Nike and the NBA launch a smart jersey that connects to a fan's iPhone.

Nike’s iPhone-connected smart jerseys keep NBA fans connected


The NBA and Nike introduce the Connected Jersey for fans.
Photo: NBA video

The NBA held a glitzy press event last week in Los Angeles to show off new team apparel for the upcoming basketball season. The star wasn’t the retooled jersey designs from Nike, hooded warmup jacket or even any of the 30 players who showed up to model.

It was the tag.

The Nike NBA Connected Jersey will cost fans $200 but inside the tag is a near field communication chip that connects to an iPhone app so that the wearer can have an “all-access pass” to content featuring their favorite players and teams.

Likewise, advertisers could also have unique access to pitching their products.

Tap the phone to the tag.
Photo: NBA video

The sports experience has slowly been going high tech. Football and hockey coaches can now be observed glancing at tablet computers during games, hockey arenas are installing iPads to further engage the fans on site. One baseball team, the Boston Red Sox, is being investigated for allegedly using the Apple Watch to communicate pitch signs stolen from the opposing team’s catcher.

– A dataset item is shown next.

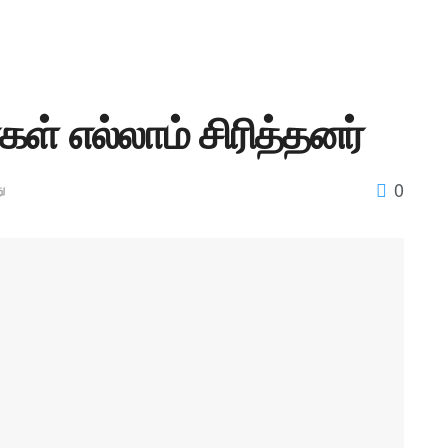
கள் எல்லாம் சிரித்தனர்
0
ு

The National Basketball Association is meeting the fan at their level – their smartphone screens.

The smart jersey will work with the NikeConnect app. Both jersey and app will become available on Sept. 29. The jersey will be available online only.

“Our Nike uniforms set a new standard for connecting our most passionate fans with their favorite NBA teams and players,” NBA commissioner Adam Silver said.

Tapping the phone against the tag, fans can get exclusives, like game scores and highlights in real time, player stats, video of players arriving at the arena (with the NBA dress code, a real fashion show) and even a player’s music playlist.

Keep in mind, the Nike, the NBA, and its sponsors would also like to be connected to your wallet. Merchandise will be available for in-app purchase.

In a story reported on the tech website Ars Technica, senior editor David Kravets suggested smart jersey wearers thus become marketing pawns.

“It…provides marketers with the Holy Grail of advertising opportunities,” he wrote. “Once the jersey is activated, Nike knows who bought the jersey, where that buyer lives, and where and when the jersey was scanned.”